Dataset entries
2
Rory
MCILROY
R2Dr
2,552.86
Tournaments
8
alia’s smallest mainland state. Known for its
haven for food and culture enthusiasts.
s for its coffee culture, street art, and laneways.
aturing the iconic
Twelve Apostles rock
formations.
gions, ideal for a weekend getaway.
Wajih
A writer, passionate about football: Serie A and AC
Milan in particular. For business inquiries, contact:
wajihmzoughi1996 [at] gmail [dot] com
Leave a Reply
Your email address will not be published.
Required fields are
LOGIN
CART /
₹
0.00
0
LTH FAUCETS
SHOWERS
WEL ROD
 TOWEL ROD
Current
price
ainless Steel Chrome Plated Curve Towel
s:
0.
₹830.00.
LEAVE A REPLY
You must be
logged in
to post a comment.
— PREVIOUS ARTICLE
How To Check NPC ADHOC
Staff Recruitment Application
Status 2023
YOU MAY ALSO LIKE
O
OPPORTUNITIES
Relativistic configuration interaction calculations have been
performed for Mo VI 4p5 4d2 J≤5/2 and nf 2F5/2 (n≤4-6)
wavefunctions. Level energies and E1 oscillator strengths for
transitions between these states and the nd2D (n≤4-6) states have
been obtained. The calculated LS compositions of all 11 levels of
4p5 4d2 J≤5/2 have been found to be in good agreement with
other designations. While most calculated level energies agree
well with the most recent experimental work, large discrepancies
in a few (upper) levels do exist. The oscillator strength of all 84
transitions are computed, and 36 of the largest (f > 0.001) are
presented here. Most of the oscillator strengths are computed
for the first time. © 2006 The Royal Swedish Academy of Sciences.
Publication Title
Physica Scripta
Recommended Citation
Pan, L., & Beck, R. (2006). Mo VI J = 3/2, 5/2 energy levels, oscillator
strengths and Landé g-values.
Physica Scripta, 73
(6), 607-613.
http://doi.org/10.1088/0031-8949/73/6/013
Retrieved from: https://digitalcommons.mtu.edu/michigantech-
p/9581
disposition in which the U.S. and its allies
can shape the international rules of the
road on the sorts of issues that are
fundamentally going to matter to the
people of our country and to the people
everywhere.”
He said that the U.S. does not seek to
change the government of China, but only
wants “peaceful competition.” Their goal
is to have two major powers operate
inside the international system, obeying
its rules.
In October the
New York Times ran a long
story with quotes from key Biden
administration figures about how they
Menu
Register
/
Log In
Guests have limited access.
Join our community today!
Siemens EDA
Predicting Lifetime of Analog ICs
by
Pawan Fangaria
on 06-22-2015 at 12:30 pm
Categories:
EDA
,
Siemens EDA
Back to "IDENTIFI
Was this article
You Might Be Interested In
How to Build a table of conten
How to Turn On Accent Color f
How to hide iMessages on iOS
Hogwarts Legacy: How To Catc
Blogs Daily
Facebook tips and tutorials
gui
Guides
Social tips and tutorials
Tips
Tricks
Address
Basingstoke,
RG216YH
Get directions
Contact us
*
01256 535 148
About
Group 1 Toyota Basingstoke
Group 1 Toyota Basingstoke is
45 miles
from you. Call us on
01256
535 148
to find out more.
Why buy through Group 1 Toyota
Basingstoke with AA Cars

■ **Exercise brief**:
Each line of the data is to be written out again exactly.

■ **Result of this task**:
2
Rory
MCILROY
R2Dr
2,552.86
Tournaments
8
alia’s smallest mainland state. Known for its
haven for food and culture enthusiasts.
s for its coffee culture, street art, and laneways.
aturing the iconic
Twelve Apostles rock
formations.
gions, ideal for a weekend getaway.
Wajih
A writer, passionate about football: Serie A and AC
Milan in particular. For business inquiries, contact:
wajihmzoughi1996 [at] gmail [dot] com
Leave a Reply
Your email address will not be published.
Required fields are
LOGIN
CART /
₹
0.00
0
LTH FAUCETS
SHOWERS
WEL ROD
 TOWEL ROD
Current
price
ainless Steel Chrome Plated Curve Towel
s:
0.
₹830.00.
LEAVE A REPLY
You must be
logged in
to post a comment.
— PREVIOUS ARTICLE
How To Check NPC ADHOC
Staff Recruitment Application
Status 2023
YOU MAY ALSO LIKE
O
OPPORTUNITIES
Relativistic configuration interaction calculations have been
performed for Mo VI 4p5 4d2 J≤5/2 and nf 2F5/2 (n≤4-6)
wavefunctions. Level energies and E1 oscillator strengths for
transitions between these states and the nd2D (n≤4-6) states have
been obtained. The calculated LS compositions of all 11 levels of
4p5 4d2 J≤5/2 have been found to be in good agreement with
other designations. While most calculated level energies agree
well with the most recent experimental work, large discrepancies
in a few (upper) levels do exist. The oscillator strength of all 84
transitions are computed, and 36 of the largest (f > 0.001) are
presented here. Most of the oscillator strengths are computed
for the first time. © 2006 The Royal Swedish Academy of Sciences.
Publication Title
Physica Scripta
Recommended Citation
Pan, L., & Beck, R. (2006). Mo VI J = 3/2, 5/2 energy levels, oscillator
strengths and Landé g-values.
Physica Scripta, 73
(6), 607-613.
http://doi.org/10.1088/0031-8949/73/6/013
Retrieved from: https://digitalcommons.mtu.edu/michigantech-
p/9581
disposition in which the U.S. and its allies
can shape the international rules of the
road on the sorts of issues that are
fundamentally going to matter to the
people of our country and to the people
everywhere.”
He said that the U.S. does not seek to
change the government of China, but only
wants “peaceful competition.” Their goal
is to have two major powers operate
inside the international system, obeying
its rules.
In October the
New York Times ran a long
story with quotes from key Biden
administration figures about how they
Menu
Register
/
Log In
Guests have limited access.
Join our community today!
Siemens EDA
Predicting Lifetime of Analog ICs
by
Pawan Fangaria
on 06-22-2015 at 12:30 pm
Categories:
EDA
,
Siemens EDA
Back to "IDENTIFI
Was this article
You Might Be Interested In
How to Build a table of conten
How to Turn On Accent Color f
How to hide iMessages on iOS
Hogwarts Legacy: How To Catc
Blogs Daily
Facebook tips and tutorials
gui
Guides
Social tips and tutorials
Tips
Tricks
Address
Basingstoke,
RG216YH
Get directions
Contact us
*
01256 535 148
About
Group 1 Toyota Basingstoke
Group 1 Toyota Basingstoke is
45 miles
from you. Call us on
01256
535 148
to find out more.
Why buy through Group 1 Toyota
Basingstoke with AA Cars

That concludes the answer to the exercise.